> WHAT THE TASK REQUIRES:
Among the records, find the lines that hold the string "Buona" and return them.

> SOURCE RECORDS:
------------------------------------------------
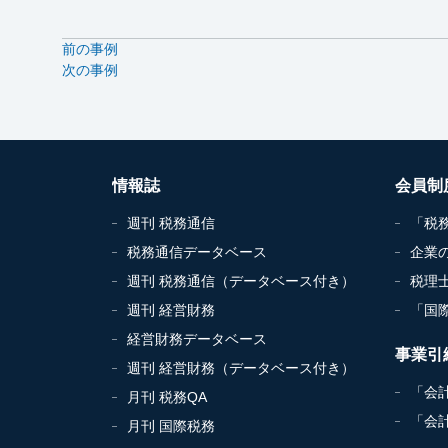
前の事例
次の事例
情報誌
会員制
週刊 税務通信
「税
税務通信データベース
企業
週刊 税務通信（データベース付き）
税理
週刊 経営財務
「国
経営財務データベース
事業引
週刊 経営財務（データベース付き）
「会
月刊 税務QA
「会
月刊 国際税務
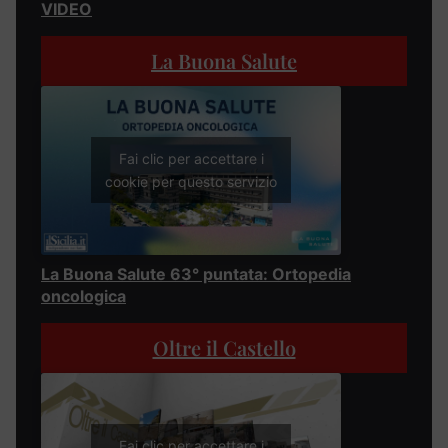
VIDEO
La Buona Salute
Fai clic per accettare i
cookie per questo servizio
La Buona Salute 63° puntata: Ortopedia
oncologica
Oltre il Castello
Fai clic per accettare i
------------------------------------------------
> SOLUTION TO THIS TASK:
La Buona Salute
La Buona Salute 63° puntata: Ortopedia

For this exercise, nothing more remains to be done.